→ What you should do
Leave the images behind and copy every record exactly.

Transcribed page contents
§ §
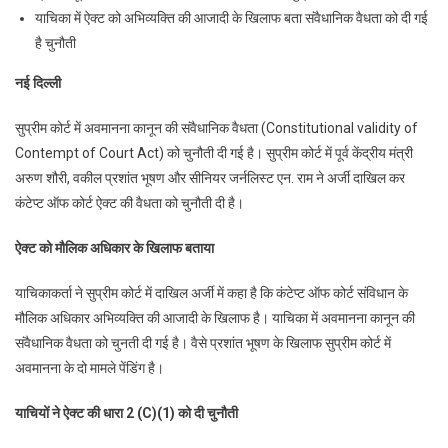
याचिका में ऐक्ट को अभिव्यक्ति की आजादी के खिलाफ बता संवैधानिक वैधता को दी गई
को
है चुनौती
गैर
संवैधानिक
नई दिल्ली
करार
देने
सुप्रीम कोर्ट में अवमानना कानून की संवैधानिक वैधता (Constitutional validity of
के
Contempt of Court Act) को चुनौती दी गई है। सुप्रीम कोर्ट में पूर्व केंद्रीय मंत्री
लिए
अरुण शौरी, वकील प्रशांत भूषण और सीनियर जर्नलिस्ट एन. राम ने अर्जी दाखिल कर
सुप्रीम
कंटेप्ट ऑफ कोर्ट ऐक्ट की वैधता को चुनौती दी है।
कोर्ट
में
ऐक्ट को मौलिक अधिकार के खिलाफ बताया
गुहार
याचिकाकर्ता ने सुप्रीम कोर्ट में दाखिल अर्जी में कहा है कि कंटेप्ट ऑफ कोर्ट संविधान के
मौलिक अधिकार अभिव्यक्ति की आजादी के खिलाफ है। याचिका में अवमानना कानून की
संवैधानिक वैधता को चुनती दी गई है। वैसे प्रशांत भूषण के खिलाफ सुप्रीम कोर्ट में
अवमानना के दो मामले पेंडिंग है।
याचियों ने ऐक्ट की धारा 2 (C)(1) को दी चुनौती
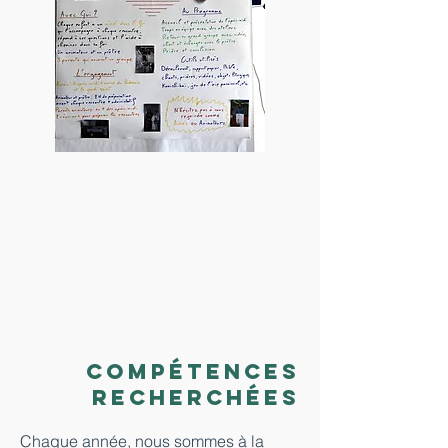
Compétences
recherchées
Chaque année, nous sommes à la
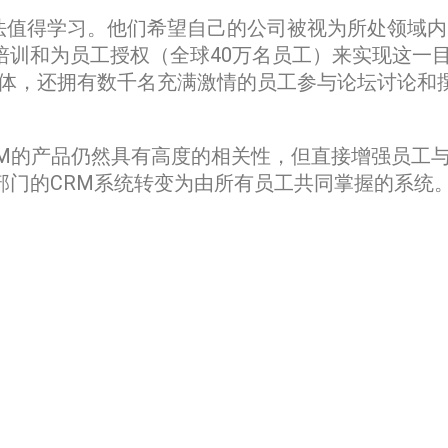
方法值得学习。他们希望自己的公司被视为所处领域
培训和为员工授权（全球40万名员工）来实现这一
媒体，还拥有数千名充满激情的员工参与论坛讨论和
BM的产品仍然具有高度的相关性，但直接增强员工
部门的CRM系统转变为由所有员工共同掌握的系统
§ §
→ Written answer
याचिका में ऐक्ट को अभिव्यक्ति की आजादी के खिलाफ बता संवैधानिक वैधता को दी गई
को
है चुनौती
गैर
संवैधानिक
नई दिल्ली
करार
देने
सुप्रीम कोर्ट में अवमानना कानून की संवैधानिक वैधता (Constitutional validity of
के
Contempt of Court Act) को चुनौती दी गई है। सुप्रीम कोर्ट में पूर्व केंद्रीय मंत्री
लिए
अरुण शौरी, वकील प्रशांत भूषण और सीनियर जर्नलिस्ट एन. राम ने अर्जी दाखिल कर
सुप्रीम
कंटेप्ट ऑफ कोर्ट ऐक्ट की वैधता को चुनौती दी है।
कोर्ट
में
ऐक्ट को मौलिक अधिकार के खिलाफ बताया
गुहार
याचिकाकर्ता ने सुप्रीम कोर्ट में दाखिल अर्जी में कहा है कि कंटेप्ट ऑफ कोर्ट संविधान के
मौलिक अधिकार अभिव्यक्ति की आजादी के खिलाफ है। याचिका में अवमानना कानून की
संवैधानिक वैधता को चुनती दी गई है। वैसे प्रशांत भूषण के खिलाफ सुप्रीम कोर्ट में
अवमानना के दो मामले पेंडिंग है।
याचियों ने ऐक्ट की धारा 2 (C)(1) को दी चुनौती
Compétences
recherchées
Chaque année, nous sommes à la
方法值得学习。他们希望自己的公司被视为所处领域
培训和为员工授权（全球40万名员工）来实现这一
媒体，还拥有数千名充满激情的员工参与论坛讨论和
BM的产品仍然具有高度的相关性，但直接增强员工
部门的CRM系统转变为由所有员工共同掌握的系统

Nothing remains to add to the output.